# Why does the Netflix app lose login credentials?



## tallmomof2 (May 3, 2014)

For the second or third time this week I've had to reenter my Netflix login credentials on 2 different Roamios and 2 different minis. I recently received the latest update so I am not surprised to have to reenter Netflix and Amazon credentials. But for a second time in less than a week? 

My HAF (Husband Acceptance Factor) is rapidly declining.


----------



## jth tv (Nov 15, 2014)

Does not happen here, but I am only using one TiVo to watch Netflix. 

Do you have a 2 simultaneous stream plan ? Is everyone exiting nicely via the Netflix menu or are they just hitting the Tivo Button. I can see how 4 devices might Think they are logged on, while they are not really.


----------



## JWhites (May 15, 2013)

I've been using two TiVo Premiere's, a Mini, two iPad's, a PS3, a desktop, a laptop, an iPhone, and an Android phone, all set to save the login creds and I've never had this problem. I'm running 20.4.5c as well. I'll try on the Roamio when it arrives.


----------



## Geezer64 (Jul 16, 2014)

tallmomof2 said:


> For the second or third time this week I've had to reenter my Netflix login credentials on 2 different Roamios and 2 different minis. I recently received the latest update so I am not surprised to have to reenter Netflix and Amazon credentials. But for a second time in less than a week?
> 
> My HAF (Husband Acceptance Factor) is rapidly declining.

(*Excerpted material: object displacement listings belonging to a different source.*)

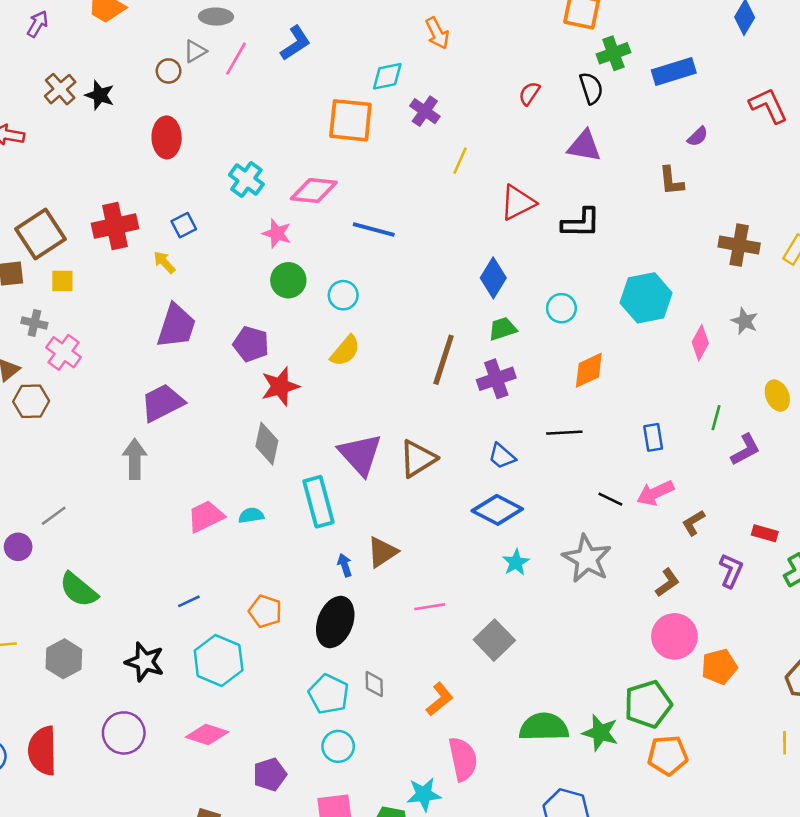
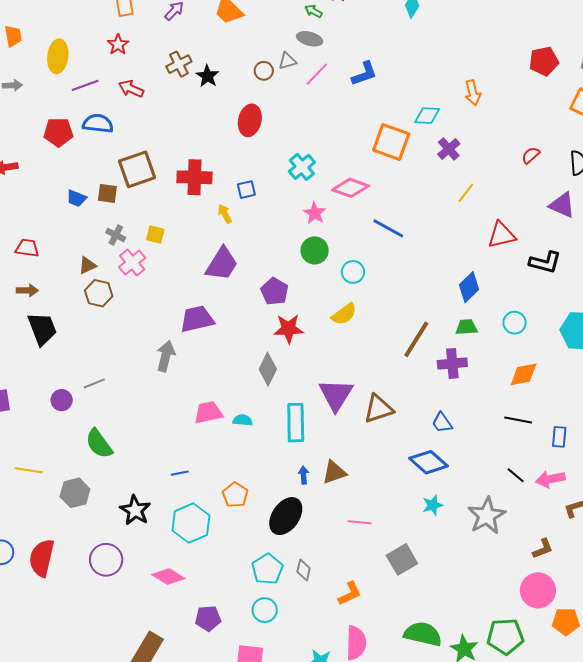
yellow square: (62, 281) -> (155, 234), moved
black line: (564, 433) -> (518, 420), moved

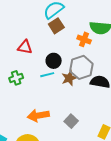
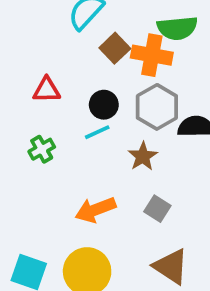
brown square: (56, 26) -> (115, 48), moved
orange cross: (84, 39) -> (152, 55), size x1.5
brown star: (69, 78) -> (143, 156), moved

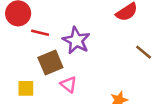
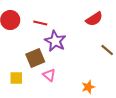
red line: (40, 33) -> (40, 23), moved

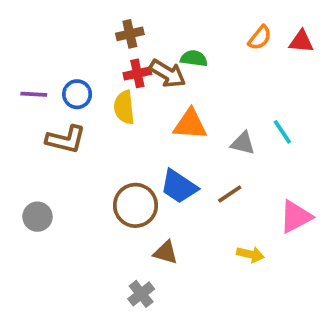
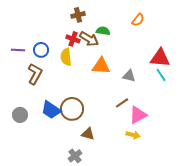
brown cross: (130, 34) -> (78, 15), moved
red triangle: (301, 41) -> (160, 58), moved, size x1.5
red cross: (137, 73) -> (73, 39), turned 32
cyan line: (282, 132) -> (161, 75), moved
brown L-shape: (66, 139) -> (35, 74), turned -75
blue trapezoid: (179, 187) -> (51, 110), moved
pink triangle: (296, 217) -> (138, 115), moved

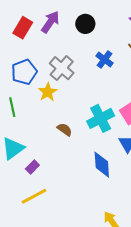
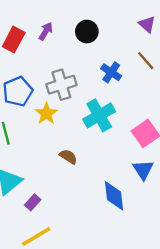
purple arrow: (50, 22) -> (46, 31), size x0.7
gray cross: (62, 68) -> (61, 85), turned 35
cyan cross: (101, 118) -> (99, 115), moved

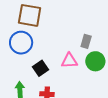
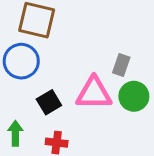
pink triangle: (69, 61) -> (94, 93), size x1.4

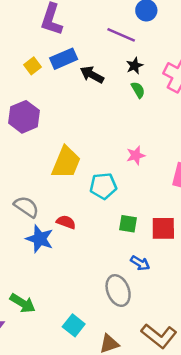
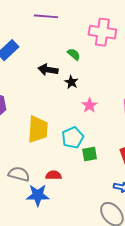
black star: (135, 66) -> (71, 82), moved
black arrow: (92, 75) -> (48, 70), moved
green square: (128, 224) -> (90, 154), moved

It happens to my Roamio Basic at least 2-3 times a month.


----------



## Dan203 (Apr 17, 2000)

I think when you log in using other devices it logs out others. I think I read somewhere that you can only have 6 devices associated with your Netflix account at a time, so when you log in to a 7th it logs out one of the previous 6. Not sure if it's the oldest, least used, or just random.


----------